RECORDS SHOWN: Begin
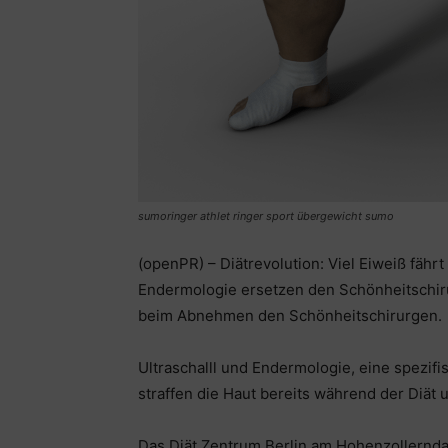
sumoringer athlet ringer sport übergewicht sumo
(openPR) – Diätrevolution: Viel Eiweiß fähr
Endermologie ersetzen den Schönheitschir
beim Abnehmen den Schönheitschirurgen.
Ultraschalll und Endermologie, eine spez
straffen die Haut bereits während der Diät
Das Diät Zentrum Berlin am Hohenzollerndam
RECORDS SHOWN: End
RECORDS SHOWN: Begin
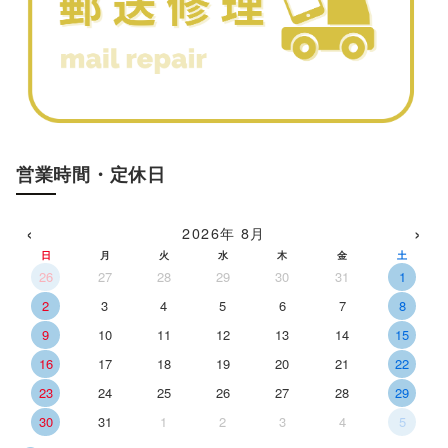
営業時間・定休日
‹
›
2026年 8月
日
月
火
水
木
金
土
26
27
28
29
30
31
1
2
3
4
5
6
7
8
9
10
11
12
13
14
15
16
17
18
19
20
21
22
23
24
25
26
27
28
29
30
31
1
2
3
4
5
RECORDS SHOWN: End
### YOUR GOAL
Give back exactly the lines of the listing above that run from the line with "(openPR) – Diätrevolution: Viel Eiweiß fähr" to the line with "Das Diät Zentrum Berlin am Hohenzollerndam", inclusive.

### EXERCISE RESULT
(openPR) – Diätrevolution: Viel Eiweiß fähr
Endermologie ersetzen den Schönheitschir
beim Abnehmen den Schönheitschirurgen.
Ultraschalll und Endermologie, eine spez
straffen die Haut bereits während der Diät
Das Diät Zentrum Berlin am Hohenzollerndam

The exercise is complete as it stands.